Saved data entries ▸
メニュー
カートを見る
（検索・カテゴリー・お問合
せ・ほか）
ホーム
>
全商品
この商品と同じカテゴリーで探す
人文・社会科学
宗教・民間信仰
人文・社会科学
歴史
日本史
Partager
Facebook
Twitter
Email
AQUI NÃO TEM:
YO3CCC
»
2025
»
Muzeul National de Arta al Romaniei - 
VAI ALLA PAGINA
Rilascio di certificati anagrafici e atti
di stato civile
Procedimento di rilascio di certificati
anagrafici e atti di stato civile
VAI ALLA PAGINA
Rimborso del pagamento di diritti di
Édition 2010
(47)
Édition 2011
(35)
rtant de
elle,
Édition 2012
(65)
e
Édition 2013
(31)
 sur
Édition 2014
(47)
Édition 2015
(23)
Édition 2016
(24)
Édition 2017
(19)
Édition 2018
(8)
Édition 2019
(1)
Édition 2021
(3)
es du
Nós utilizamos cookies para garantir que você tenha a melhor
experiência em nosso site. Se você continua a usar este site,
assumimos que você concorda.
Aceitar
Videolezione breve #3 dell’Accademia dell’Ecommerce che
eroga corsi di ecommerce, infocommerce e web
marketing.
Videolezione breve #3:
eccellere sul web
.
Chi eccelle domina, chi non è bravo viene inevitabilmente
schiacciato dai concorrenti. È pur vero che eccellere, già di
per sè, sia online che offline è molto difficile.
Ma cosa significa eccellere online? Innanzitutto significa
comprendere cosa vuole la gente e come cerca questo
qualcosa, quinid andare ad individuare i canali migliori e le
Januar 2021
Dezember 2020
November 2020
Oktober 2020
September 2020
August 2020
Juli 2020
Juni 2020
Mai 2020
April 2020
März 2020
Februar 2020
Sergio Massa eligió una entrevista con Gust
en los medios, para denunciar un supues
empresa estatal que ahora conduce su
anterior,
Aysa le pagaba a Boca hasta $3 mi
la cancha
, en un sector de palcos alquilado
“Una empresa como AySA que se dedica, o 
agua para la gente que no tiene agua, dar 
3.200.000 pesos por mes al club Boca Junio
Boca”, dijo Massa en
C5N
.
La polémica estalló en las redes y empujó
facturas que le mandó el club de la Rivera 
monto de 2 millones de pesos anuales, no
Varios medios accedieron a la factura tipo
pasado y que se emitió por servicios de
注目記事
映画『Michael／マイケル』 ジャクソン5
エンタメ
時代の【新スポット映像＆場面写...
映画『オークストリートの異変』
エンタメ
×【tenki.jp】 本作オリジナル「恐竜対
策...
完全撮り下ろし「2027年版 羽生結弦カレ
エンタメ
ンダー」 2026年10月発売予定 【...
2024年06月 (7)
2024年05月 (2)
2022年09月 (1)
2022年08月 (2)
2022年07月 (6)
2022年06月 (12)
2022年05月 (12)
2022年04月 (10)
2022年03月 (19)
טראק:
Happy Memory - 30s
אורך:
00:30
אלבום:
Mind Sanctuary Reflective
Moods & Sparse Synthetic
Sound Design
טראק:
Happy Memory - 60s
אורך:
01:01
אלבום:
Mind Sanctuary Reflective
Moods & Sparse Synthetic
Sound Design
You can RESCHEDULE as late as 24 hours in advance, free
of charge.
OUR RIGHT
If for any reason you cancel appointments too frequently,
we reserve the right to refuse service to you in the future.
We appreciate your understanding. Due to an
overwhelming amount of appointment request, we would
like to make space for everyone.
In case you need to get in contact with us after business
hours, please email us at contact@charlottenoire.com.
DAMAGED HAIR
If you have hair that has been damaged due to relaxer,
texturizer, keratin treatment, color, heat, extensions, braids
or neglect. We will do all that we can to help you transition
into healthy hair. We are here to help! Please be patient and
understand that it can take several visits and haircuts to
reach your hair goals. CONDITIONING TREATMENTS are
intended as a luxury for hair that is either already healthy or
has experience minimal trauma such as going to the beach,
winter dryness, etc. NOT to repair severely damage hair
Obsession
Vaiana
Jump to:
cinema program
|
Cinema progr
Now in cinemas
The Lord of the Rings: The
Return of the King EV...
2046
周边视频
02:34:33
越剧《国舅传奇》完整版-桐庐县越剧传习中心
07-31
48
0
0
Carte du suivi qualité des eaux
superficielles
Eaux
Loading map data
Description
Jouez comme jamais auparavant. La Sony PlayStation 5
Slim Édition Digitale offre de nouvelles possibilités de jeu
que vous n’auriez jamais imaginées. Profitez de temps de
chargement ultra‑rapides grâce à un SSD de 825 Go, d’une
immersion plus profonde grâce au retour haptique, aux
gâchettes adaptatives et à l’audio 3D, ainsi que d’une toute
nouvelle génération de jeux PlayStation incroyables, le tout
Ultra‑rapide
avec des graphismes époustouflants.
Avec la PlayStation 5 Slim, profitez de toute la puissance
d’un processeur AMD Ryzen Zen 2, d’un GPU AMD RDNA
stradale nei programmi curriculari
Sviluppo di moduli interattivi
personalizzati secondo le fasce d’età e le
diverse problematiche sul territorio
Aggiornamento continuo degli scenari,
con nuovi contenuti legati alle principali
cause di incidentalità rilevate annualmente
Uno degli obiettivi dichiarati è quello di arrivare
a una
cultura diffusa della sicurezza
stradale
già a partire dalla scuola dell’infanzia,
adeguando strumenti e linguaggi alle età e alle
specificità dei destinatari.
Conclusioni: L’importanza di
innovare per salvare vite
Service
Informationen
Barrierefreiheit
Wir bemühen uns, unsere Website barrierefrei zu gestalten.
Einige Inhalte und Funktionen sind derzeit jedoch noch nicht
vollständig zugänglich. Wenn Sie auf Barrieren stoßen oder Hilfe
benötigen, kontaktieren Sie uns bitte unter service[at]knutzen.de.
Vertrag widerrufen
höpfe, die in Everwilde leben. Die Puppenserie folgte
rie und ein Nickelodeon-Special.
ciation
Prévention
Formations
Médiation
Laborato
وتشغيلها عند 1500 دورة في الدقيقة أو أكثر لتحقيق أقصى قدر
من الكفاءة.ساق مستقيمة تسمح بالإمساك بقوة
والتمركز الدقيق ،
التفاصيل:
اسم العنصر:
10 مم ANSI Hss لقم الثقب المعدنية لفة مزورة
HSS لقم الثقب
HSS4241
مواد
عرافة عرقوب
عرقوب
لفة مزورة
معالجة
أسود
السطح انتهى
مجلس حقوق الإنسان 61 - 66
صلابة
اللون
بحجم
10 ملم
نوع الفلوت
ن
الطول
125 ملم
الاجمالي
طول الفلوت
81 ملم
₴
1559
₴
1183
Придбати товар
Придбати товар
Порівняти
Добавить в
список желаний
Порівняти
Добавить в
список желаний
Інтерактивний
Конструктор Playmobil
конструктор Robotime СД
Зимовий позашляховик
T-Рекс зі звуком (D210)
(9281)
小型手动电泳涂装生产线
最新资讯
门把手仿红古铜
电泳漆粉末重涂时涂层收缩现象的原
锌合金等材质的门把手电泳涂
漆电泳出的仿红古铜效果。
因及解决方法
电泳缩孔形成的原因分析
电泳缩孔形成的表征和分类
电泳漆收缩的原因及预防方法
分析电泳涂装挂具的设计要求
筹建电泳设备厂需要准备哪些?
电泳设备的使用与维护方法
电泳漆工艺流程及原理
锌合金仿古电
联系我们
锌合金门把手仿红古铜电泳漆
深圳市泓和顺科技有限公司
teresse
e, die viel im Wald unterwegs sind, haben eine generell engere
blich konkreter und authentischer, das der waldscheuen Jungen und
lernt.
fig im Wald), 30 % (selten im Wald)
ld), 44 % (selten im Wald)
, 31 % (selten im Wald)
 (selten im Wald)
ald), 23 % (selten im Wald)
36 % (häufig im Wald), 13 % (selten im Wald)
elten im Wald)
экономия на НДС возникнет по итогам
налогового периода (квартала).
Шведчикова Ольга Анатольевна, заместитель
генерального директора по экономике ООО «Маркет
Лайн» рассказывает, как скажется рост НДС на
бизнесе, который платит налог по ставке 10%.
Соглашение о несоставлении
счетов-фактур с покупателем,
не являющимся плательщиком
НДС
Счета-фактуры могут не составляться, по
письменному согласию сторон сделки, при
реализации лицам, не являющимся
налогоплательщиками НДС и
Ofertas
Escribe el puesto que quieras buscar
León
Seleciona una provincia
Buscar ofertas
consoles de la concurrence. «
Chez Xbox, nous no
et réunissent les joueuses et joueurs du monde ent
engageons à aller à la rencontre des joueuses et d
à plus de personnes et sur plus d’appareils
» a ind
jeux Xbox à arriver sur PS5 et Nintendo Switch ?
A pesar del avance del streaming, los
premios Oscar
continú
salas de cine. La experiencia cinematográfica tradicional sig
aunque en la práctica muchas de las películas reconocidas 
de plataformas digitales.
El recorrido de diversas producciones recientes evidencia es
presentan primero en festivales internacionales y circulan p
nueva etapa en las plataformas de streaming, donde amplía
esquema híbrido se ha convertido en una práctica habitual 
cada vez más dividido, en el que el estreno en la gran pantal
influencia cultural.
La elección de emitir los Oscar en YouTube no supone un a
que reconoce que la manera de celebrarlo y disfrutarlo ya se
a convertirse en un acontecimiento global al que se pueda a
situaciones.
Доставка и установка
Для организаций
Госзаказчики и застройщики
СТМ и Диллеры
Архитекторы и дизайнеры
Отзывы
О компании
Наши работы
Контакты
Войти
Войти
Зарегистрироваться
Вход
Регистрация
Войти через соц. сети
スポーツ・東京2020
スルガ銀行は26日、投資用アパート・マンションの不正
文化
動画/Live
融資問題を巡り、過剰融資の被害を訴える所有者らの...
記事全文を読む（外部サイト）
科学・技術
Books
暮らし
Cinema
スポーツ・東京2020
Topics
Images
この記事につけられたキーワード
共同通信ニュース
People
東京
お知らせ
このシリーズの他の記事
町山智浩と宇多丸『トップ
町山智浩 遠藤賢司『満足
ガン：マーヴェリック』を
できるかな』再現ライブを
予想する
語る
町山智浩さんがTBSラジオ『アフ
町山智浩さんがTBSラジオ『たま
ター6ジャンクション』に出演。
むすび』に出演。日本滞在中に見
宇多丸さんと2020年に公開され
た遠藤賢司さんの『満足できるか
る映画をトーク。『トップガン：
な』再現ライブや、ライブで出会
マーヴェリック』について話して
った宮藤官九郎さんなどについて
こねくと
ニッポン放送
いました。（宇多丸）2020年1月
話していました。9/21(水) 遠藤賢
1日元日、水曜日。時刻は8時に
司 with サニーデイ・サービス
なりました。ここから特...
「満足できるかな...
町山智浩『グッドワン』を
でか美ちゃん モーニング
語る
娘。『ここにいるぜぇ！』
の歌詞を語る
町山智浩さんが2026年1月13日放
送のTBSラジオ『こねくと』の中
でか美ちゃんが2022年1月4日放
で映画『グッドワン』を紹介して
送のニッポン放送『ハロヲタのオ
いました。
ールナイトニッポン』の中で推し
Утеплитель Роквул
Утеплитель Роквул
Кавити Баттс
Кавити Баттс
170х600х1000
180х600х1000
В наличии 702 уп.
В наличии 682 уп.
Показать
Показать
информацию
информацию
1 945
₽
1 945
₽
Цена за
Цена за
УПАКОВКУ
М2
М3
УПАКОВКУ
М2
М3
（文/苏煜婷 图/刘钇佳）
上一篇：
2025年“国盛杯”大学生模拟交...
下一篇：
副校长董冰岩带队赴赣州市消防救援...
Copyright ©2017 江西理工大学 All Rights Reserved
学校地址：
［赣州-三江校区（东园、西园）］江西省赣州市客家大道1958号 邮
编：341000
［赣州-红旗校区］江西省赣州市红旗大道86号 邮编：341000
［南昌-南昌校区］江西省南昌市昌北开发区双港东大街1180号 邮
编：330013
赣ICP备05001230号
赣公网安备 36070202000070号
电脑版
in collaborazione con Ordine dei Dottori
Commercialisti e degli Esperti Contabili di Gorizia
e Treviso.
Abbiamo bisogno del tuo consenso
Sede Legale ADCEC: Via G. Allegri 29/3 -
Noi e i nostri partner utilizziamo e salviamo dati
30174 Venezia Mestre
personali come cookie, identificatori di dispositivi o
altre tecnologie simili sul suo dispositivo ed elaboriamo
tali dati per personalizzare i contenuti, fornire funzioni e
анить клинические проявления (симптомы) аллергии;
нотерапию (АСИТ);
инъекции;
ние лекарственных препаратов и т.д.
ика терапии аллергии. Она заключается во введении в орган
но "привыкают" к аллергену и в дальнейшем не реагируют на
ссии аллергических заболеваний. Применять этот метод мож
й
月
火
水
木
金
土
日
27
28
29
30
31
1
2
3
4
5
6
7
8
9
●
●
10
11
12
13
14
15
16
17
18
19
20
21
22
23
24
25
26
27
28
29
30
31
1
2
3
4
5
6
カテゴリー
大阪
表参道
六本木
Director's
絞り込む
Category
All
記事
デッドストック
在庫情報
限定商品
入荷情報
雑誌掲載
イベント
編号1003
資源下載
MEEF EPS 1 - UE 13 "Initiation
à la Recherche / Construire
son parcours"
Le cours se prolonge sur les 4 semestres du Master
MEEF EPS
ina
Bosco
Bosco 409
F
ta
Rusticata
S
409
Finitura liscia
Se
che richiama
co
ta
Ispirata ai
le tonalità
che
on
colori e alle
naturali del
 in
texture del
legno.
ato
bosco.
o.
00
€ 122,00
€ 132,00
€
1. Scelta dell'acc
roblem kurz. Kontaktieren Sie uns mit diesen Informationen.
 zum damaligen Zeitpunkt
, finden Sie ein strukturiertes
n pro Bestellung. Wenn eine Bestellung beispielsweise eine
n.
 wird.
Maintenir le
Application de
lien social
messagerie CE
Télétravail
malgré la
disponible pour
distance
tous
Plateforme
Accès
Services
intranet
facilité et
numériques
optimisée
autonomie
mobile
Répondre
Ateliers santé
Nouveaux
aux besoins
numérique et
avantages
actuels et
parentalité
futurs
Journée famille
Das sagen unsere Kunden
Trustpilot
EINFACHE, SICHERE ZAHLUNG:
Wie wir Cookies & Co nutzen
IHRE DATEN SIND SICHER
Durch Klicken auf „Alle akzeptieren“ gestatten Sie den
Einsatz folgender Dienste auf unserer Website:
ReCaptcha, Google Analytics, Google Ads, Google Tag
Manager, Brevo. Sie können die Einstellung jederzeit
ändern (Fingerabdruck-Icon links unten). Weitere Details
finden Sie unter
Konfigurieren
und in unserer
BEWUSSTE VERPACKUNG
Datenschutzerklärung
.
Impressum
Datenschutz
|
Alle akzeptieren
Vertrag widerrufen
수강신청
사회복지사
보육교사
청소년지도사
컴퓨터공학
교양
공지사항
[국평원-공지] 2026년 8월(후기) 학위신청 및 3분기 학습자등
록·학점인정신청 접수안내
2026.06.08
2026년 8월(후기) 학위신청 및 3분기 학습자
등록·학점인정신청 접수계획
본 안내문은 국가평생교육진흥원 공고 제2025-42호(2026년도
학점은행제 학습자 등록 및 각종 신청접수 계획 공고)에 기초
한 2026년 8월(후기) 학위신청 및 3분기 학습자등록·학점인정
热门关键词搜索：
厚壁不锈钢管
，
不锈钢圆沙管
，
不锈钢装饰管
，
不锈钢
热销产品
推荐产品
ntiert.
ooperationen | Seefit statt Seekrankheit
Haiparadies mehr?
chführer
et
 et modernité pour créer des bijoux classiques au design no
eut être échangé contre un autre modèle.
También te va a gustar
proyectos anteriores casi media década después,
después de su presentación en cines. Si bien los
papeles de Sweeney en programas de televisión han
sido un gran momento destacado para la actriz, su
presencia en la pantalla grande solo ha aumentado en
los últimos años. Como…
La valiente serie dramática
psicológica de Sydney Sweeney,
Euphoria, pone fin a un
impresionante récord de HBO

Instructions for the task ▸ Repeat, exactly as they stand above, the lines from the line with "Maintenir le" to the line with "록·학점인정신청 접수안내", both lines included.

Result ▸
Maintenir le
Application de
lien social
messagerie CE
Télétravail
malgré la
disponible pour
distance
tous
Plateforme
Accès
Services
intranet
facilité et
numériques
optimisée
autonomie
mobile
Répondre
Ateliers santé
Nouveaux
aux besoins
numérique et
avantages
actuels et
parentalité
futurs
Journée famille
Das sagen unsere Kunden
Trustpilot
EINFACHE, SICHERE ZAHLUNG:
Wie wir Cookies & Co nutzen
IHRE DATEN SIND SICHER
Durch Klicken auf „Alle akzeptieren“ gestatten Sie den
Einsatz folgender Dienste auf unserer Website:
ReCaptcha, Google Analytics, Google Ads, Google Tag
Manager, Brevo. Sie können die Einstellung jederzeit
ändern (Fingerabdruck-Icon links unten). Weitere Details
finden Sie unter
Konfigurieren
und in unserer
BEWUSSTE VERPACKUNG
Datenschutzerklärung
.
Impressum
Datenschutz
|
Alle akzeptieren
Vertrag widerrufen
수강신청
사회복지사
보육교사
청소년지도사
컴퓨터공학
교양
공지사항
[국평원-공지] 2026년 8월(후기) 학위신청 및 3분기 학습자등
록·학점인정신청 접수안내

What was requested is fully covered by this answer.